I think you will spend 142 seconds reading this post
We did not quarrel. Not at all. if we did, this would probably have been better. I would know that I deserved what I got.
But, we were on good terms. In fact, anybody that saw us that night would have assumed us best of friends.
Why did I get the silent treatment?
I was awake, typing some work and also chatting with fellow nocturnal beings like me when the first landed. It was sudden the way that initial smell hit my nose and almost threw me into instant whole body system shut down.
Quick, I held my breath, counting one; okan, two; eeji… to pass the time. When I thought it safe again, I resumed work.
Then sister Becq readjusted on the bed and…
Let’s just say this silent orchestra continued unabated for more than thirty minutes with just enough intervals for man to survive.
When I had had enough, I figured, if I am asleep, maybe I won’t be so affected. I decided to leave it to God to protect me while I slept.
I was meant to use the toilet just before going to sleep but while I was trying to arrange the bed, my lady woke up and without so much as a glance at me, entered the bathroom/toilet and before I could say Jack and Rose of Titanic, she had shot up violent farts into the toilet, accompanied by whatever your imaginations tell you.
Worthy of note, the only thing separating the toilet from the room is one pink layer of curtain which on other ‘safe’ days is enough.

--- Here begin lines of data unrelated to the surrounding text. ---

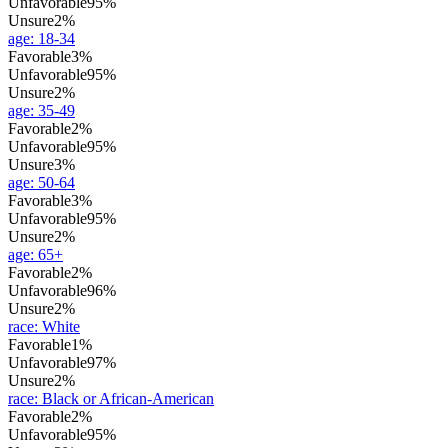
Unfavorable
95%
Unsure
2%
age
:
18-34
Favorable
3%
Unfavorable
95%
Unsure
2%
age
:
35-49
Favorable
2%
Unfavorable
95%
Unsure
3%
age
:
50-64
Favorable
3%
Unfavorable
95%
Unsure
2%
age
:
65+
Favorable
2%
Unfavorable
96%
Unsure
2%
race
:
White
Favorable
1%
Unfavorable
97%
Unsure
2%
race
:
Black or African-American
Favorable
2%
Unfavorable
95%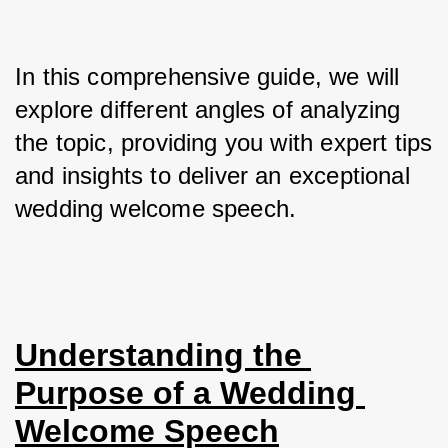
In this comprehensive guide, we will 
explore different angles of analyzing 
the topic, providing you with expert tips 
and insights to deliver an exceptional 
wedding welcome speech.
Understanding the 
Purpose of a Wedding 
Welcome Speech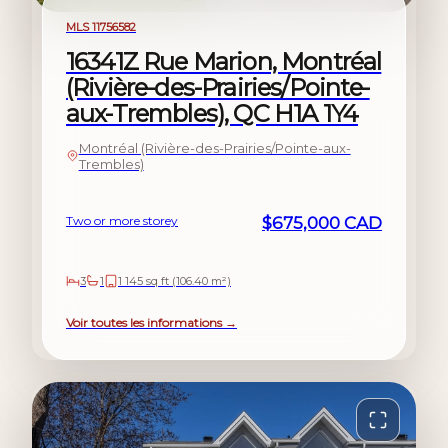
For sale
MLS 11756582
16341Z Rue Marion, Montréal
(Rivière-des-Prairies/Pointe-
aux-Trembles), QC H1A 1Y4
Montréal (Rivière-des-Prairies/Pointe-aux-
Trembles)
Two or more storey
$675,000 CAD
3
1
1 145 sq ft (106.40 m²)
Voir toutes les informations →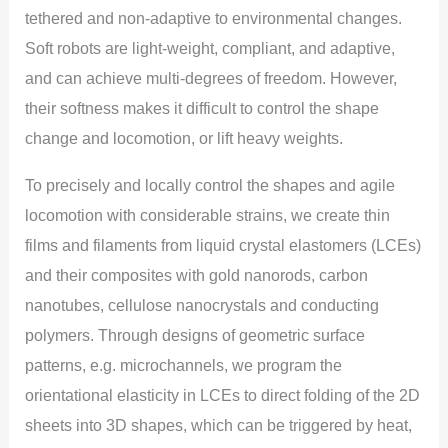
tethered and non-adaptive to environmental changes.
Soft robots are light-weight, compliant, and adaptive,
and can achieve multi-degrees of freedom. However,
their softness makes it difficult to control the shape
change and locomotion, or lift heavy weights.
To precisely and locally control the shapes and agile
locomotion with considerable strains, we create thin
films and filaments from liquid crystal elastomers (LCEs)
and their composites with gold nanorods, carbon
nanotubes, cellulose nanocrystals and conducting
polymers. Through designs of geometric surface
patterns, e.g. microchannels, we program the
orientational elasticity in LCEs to direct folding of the 2D
sheets into 3D shapes, which can be triggered by heat,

But, not that night. The gases emanating from that other side of the curtain divide were out of this world.
And when she was done, she flushed, staggered back to the room and went a-snoring the instant she hit the bed.
Was I to still enter that place? I contemplated this for a long time.
Indeed, fear had descended upon me for I wondered if my spirit, soul and body could bear it. But, I needed to pee.
So, kitted up, wrapping my wrapper around my head to cover my nose and mouth, ready to dash in and dash out, I stepped beyond the pink curtain and…
Que sera, sera, I could as well have just gone in without the boko haram-ish turban.
*** In Our Family ***
Patricia is a hen in our house. Suleimon is a cockerel. Then there are two unnamed others, hen and cockerel. These four, I refer to as, “Patricia and the Three Idiots”.
Their story is longer than I can put here and maybe someday, I will.
But for now, suffice to say, if they survive this Christmas, they should count themselves lucky.
Patricia can live though. That one still has some ounce of smart in it. I think.